Widow battles satellite company after husband's death

HOUSTON Action13 got a call Wednesday from a Houston woman whose husband had signed up for Dish Network. Now that her husband has passed, the wife could not get anyone at Dish to help her with an equipment problem, until we got involved.

When Joan Lisman's husband was alive, he signed the couple up for Dish Network. Two years ago, Joan's husband died, but she continued to get the bill in her husband's name and continued paying. Things had been going fine until about seven weeks ago, when the Lisman's Dish Network receiver stopped working.

Lisman said, "They pulled up my bill and said, 'You don't exist.' And I said, 'What do you mean?' They said, 'Your husband's name is on the bill and we cannot talk to you.'"

Lisman was told to send a certified copy of her husband's death certificate to Dish Network so the company could list her as the primary contact. Lisman says she did just, that but they did not fix the broken receiver.

"I called them and said, 'Did you get a death certificate?' And they said, 'No, we haven't gotten it.'"

Lisman says she sent another copy of her husband's death certificate and a week later, the company still had not received it.

"I faxed two more death certificates," she said.

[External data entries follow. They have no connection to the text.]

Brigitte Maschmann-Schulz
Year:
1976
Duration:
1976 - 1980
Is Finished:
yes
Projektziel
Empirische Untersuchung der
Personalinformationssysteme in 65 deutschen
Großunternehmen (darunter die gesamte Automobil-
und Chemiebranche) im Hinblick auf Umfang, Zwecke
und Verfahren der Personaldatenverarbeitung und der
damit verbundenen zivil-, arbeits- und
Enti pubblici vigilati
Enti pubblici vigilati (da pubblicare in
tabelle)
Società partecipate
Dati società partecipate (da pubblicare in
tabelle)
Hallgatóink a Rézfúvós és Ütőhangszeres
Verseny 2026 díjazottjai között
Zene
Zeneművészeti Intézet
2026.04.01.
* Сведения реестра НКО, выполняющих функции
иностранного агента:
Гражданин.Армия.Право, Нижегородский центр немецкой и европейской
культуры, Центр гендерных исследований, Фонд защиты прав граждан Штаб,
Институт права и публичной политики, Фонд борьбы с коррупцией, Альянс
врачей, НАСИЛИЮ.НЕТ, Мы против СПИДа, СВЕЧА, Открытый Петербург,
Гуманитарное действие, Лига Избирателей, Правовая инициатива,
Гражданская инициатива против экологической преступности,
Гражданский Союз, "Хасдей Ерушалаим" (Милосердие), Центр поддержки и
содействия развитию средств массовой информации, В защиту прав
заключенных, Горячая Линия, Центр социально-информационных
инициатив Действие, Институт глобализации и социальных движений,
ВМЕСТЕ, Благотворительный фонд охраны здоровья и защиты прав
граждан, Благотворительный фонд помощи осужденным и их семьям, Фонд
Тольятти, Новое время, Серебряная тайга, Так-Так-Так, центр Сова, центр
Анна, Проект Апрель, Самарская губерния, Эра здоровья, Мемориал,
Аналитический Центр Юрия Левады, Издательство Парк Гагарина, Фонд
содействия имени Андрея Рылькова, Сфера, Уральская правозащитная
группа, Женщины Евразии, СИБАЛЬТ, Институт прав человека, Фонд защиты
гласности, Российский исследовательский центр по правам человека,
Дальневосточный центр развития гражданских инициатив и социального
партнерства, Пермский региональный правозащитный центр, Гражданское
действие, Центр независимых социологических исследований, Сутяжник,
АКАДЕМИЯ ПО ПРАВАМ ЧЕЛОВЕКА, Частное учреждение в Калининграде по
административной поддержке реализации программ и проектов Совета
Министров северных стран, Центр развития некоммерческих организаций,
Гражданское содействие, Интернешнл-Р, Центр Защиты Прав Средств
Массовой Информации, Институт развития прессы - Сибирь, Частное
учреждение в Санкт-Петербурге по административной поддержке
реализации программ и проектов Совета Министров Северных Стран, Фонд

Lisman says for seven weeks she tried and tried to get Dish to fix the receiver, and nothing happened because the company still did not have a death certificate. Lisman says she reached the breaking point when a bill for $100 arrived earlier this week.

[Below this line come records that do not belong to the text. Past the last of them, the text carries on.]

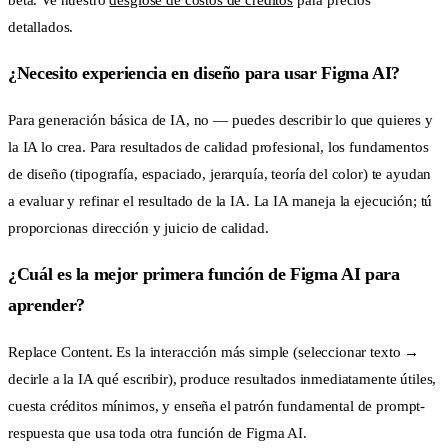
detallados.
¿Necesito experiencia en diseño para usar Figma AI?
Para generación básica de IA, no — puedes describir lo que quieres y
la IA lo crea. Para resultados de calidad profesional, los fundamentos
de diseño (tipografía, espaciado, jerarquía, teoría del color) te ayudan
a evaluar y refinar el resultado de la IA. La IA maneja la ejecución; tú
proporcionas dirección y juicio de calidad.
¿Cuál es la mejor primera función de Figma AI para
aprender?
Replace Content. Es la interacción más simple (seleccionar texto →
decirle a la IA qué escribir), produce resultados inmediatamente útiles,
cuesta créditos mínimos, y enseña el patrón fundamental de prompt-
respuesta que usa toda otra función de Figma AI.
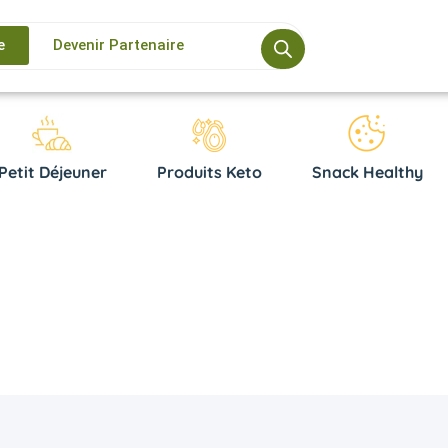
e
Devenir Partenaire
Petit Déjeuner
Produits Keto
Snack Healthy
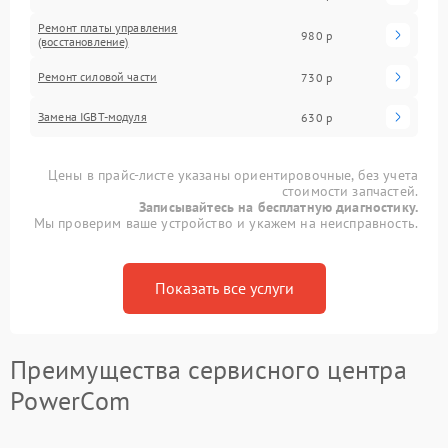
Ремонт платы управления
980 р
(восстановление)
Ремонт силовой части
730 р
Замена IGBT-модуля
630 р
Цены в прайс-листе указаны ориентировочные, без учета
стоимости запчастей.
Записывайтесь на бесплатную диагностику.
Мы проверим ваше устройство и укажем на неисправность.
Показать все услуги
Преимущества сервисного центра
PowerCom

"A hundred dollars for what I owed them, for what Chuck owed them," she said.

After contacting Dish Network a spokesperson told us: "Dish Network apologizes for the inconvenience to Ms. Joan Lisman. Once we were made aware of the issue, we immediately reached out to her in order to work toward a resolution. We waived all fees and charges remaining on her account."

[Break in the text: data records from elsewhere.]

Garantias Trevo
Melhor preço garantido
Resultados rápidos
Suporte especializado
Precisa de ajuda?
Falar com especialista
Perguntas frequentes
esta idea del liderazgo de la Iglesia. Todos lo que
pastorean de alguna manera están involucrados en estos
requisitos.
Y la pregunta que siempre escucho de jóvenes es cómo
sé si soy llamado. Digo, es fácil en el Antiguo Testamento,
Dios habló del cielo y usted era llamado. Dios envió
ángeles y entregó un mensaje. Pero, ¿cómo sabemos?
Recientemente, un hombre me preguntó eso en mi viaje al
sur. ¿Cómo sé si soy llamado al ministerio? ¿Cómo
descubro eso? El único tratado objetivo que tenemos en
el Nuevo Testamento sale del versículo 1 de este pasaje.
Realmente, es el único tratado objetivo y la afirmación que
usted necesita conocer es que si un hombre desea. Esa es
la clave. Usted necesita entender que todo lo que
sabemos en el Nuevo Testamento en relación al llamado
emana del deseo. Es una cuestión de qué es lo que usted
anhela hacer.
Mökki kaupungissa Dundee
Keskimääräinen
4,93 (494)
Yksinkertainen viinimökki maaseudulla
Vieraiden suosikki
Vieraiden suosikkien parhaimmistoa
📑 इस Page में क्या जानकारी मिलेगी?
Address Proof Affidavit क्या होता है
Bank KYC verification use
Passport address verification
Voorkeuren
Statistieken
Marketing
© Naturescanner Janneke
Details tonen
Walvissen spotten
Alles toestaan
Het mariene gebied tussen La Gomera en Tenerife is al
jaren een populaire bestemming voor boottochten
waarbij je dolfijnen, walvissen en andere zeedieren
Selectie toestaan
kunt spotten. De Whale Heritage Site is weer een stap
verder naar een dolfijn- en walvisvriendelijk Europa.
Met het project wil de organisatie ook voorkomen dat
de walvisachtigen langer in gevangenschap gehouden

Lisman said, "They have begged me to let them fix the receiver and they apologized."

It is not uncommon for a company to ask for a death certificate to prove a spouse has passed away, but consumers might be able to avoid the problem.

Monica Russo with the Houston Better Business Bureau advised, "Put your name on the account in case something like this should occur."

While Dish has now contacted Mrs. Lisman, she says it's too late, and she has now switched to another provider.